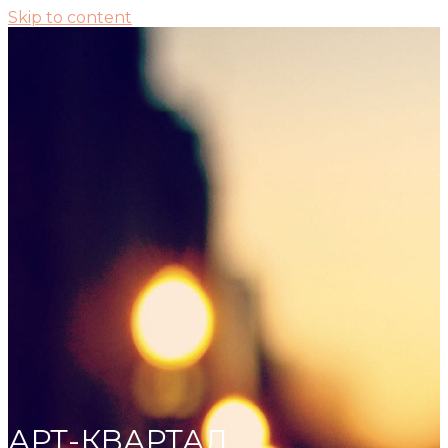
Skip to content
АРТ-КВАРТАЛ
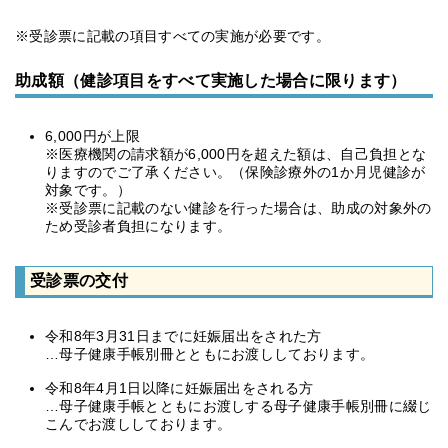
※受診票に記載の項目すべての実施が必要です。
助成額（健診項目をすべて実施した場合に限ります）
6,000円が上限
※医療機関の請求額が6,000円を超えた額は、自己負担とな
りますのでご了承ください。（保険診療外の1か月児健診が
対象です。）
※受診票に記載のない健診を行った場合は、助成の対象外の
ため受診者負担になります。
受診票の交付
令和8年3月31日までに妊娠届出をされた方
…母子健康手帳別冊とともにお渡ししております。
令和8年4月1日以降に妊娠届出をされる方
…母子健康手帳とともにお渡しする母子健康手帳別冊に綴じ
こんでお渡ししております。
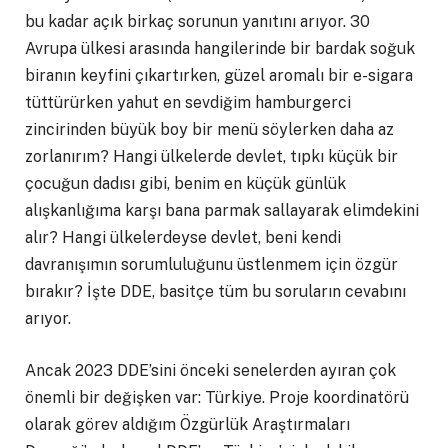
bu kadar açık birkaç sorunun yanıtını arıyor. 30
Avrupa ülkesi arasında hangilerinde bir bardak soğuk
biranın keyfini çıkartırken, güzel aromalı bir e-sigara
tüttürürken yahut en sevdiğim hamburgerci
zincirinden büyük boy bir menü söylerken daha az
zorlanırım? Hangi ülkelerde devlet, tıpkı küçük bir
çocuğun dadısı gibi, benim en küçük günlük
alışkanlığıma karşı bana parmak sallayarak elimdekini
alır? Hangi ülkelerdeyse devlet, beni kendi
davranışımın sorumluluğunu üstlenmem için özgür
bırakır? İşte DDE, basitçe tüm bu soruların cevabını
arıyor.
Ancak 2023 DDE’sini önceki senelerden ayıran çok
önemli bir değişken var: Türkiye. Proje koordinatörü
olarak görev aldığım Özgürlük Araştırmaları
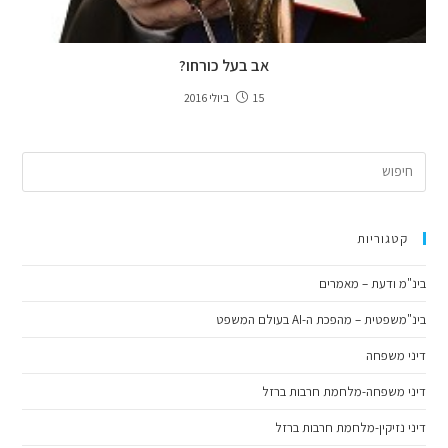
אב בעל כורחו?
15 ביולי 2016
קטגוריות
בינ"מ ודעת – מאמרים
בינ"משפטית – מהפכת ה-AI בעולם המשפט
דיני משפחה
דיני משפחה-מלחמת חרבות ברזל
דיני נזיקין-מלחמת חרבות ברזל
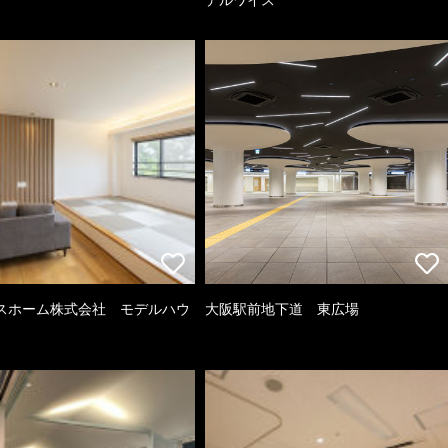
スホーム株式会社 モデルハウ
大阪駅前地下道 東広場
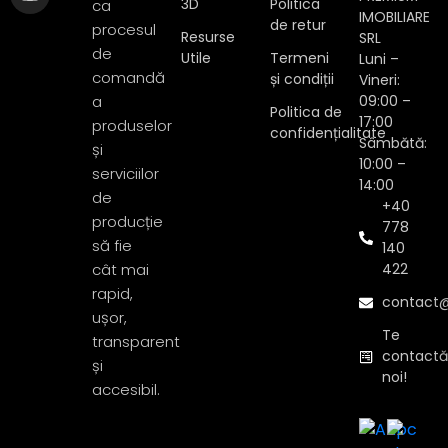
3D
Politica
ca
IMOBILIARE
de retur
procesul
Resurse
SRL
de
Utile
Termeni
Luni –
comandă
și condiții
Vineri:
a
09:00 –
Politica de
17:00
produselor
confidențialitate
Sâmbătă:
și
10:00 –
serviciilor
14:00
de
+40
producție
778
să fie
140
cât mai
422
rapid,
contact@
ușor,
Te
transparent
contact
și
noi!
accesibil.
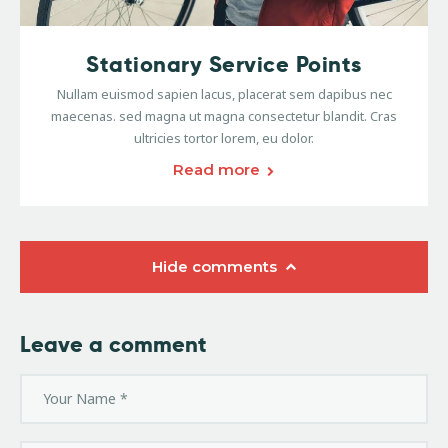
Stationary Service Points
Nullam euismod sapien lacus, placerat sem dapibus nec
maecenas. sed magna ut magna consectetur blandit. Cras
ultricies tortor lorem, eu dolor.
Read more
Hide comments
Leave a comment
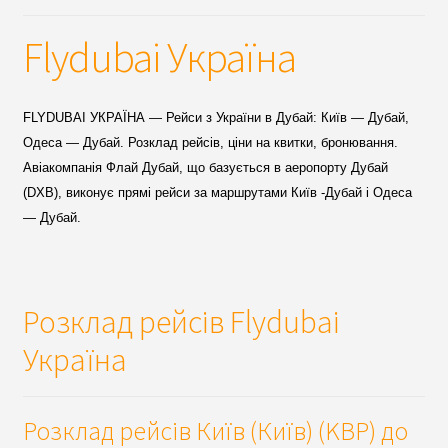
Flydubai Україна
FLYDUBAI
УКРАЇНА — Рейси з України в Дубай: Київ — Дубай,
Одеса — Дубай. Розклад рейсів, ціни на квитки, бронювання.
Авіакомпанія Флай Дубай, що базується в аеропорту Дубай
(DXB), виконує прямі рейси за маршрутами Київ -Дубай і Одеса
— Дубай.
Розклад
рейсів Flydubai
Україна
Розклад
рейсів
Київ (Київ) (KBP) до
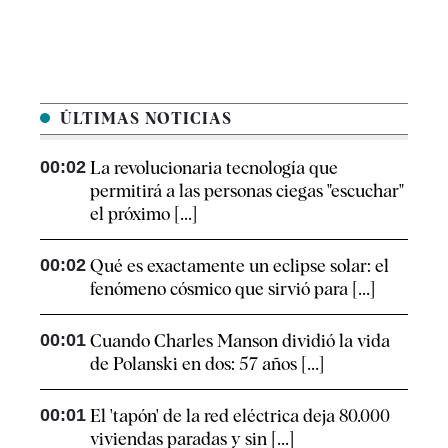
ÚLTIMAS NOTICIAS
00:02
La revolucionaria tecnología que
permitirá a las personas ciegas "escuchar"
el próximo [...]
00:02
Qué es exactamente un eclipse solar: el
fenómeno cósmico que sirvió para [...]
00:01
Cuando Charles Manson dividió la vida
de Polanski en dos: 57 años [...]
00:01
El 'tapón' de la red eléctrica deja 80.000
viviendas paradas y sin [...]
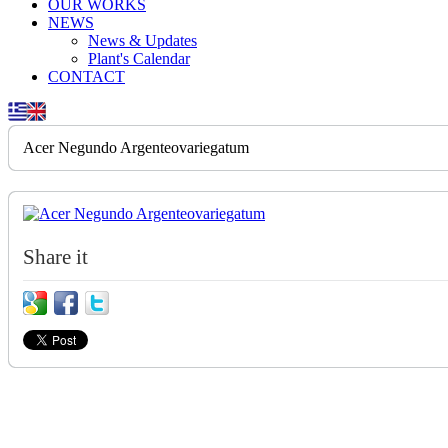
OUR WORKS
NEWS
News & Updates
Plant's Calendar
CONTACT
Acer Negundo Argenteovariegatum
Share it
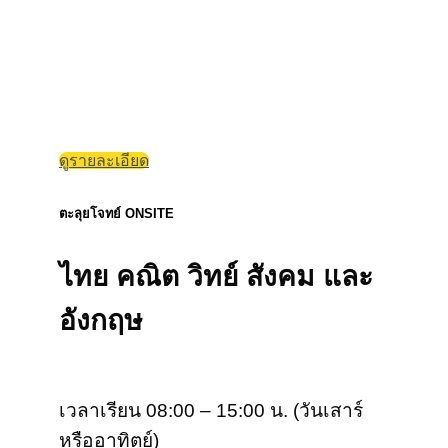
ดูรายละเอียด
ตะลุยโจทย์ ONSITE
ไทย คณิต วิทย์ สังคม และ
อังกฤษ
เวลาเรียน 08:00 – 15:00 น. (วันเสาร์
หรืออาทิตย์)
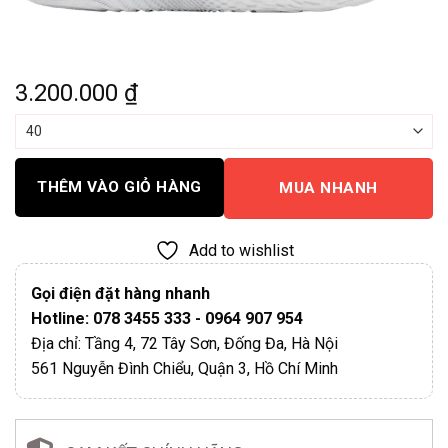
3.200.000
₫
THÊM VÀO GIỎ HÀNG
MUA NHANH
Add to wishlist
Gọi điện đặt hàng nhanh
Hotline: 078 3455 333 - 0964 907 954
Địa chỉ: Tầng 4, 72 Tây Sơn, Đống Đa, Hà Nội
561 Nguyễn Đình Chiểu, Quận 3, Hồ Chí Minh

==============================

▶ [What you will do]: The expected answer is a copy of each line in the records that holds the word "рейсів".

▶ [Expected output]:
Одеса — Дубай. Розклад рейсів, ціни на квитки, бронювання.
рейсів Flydubai
рейсів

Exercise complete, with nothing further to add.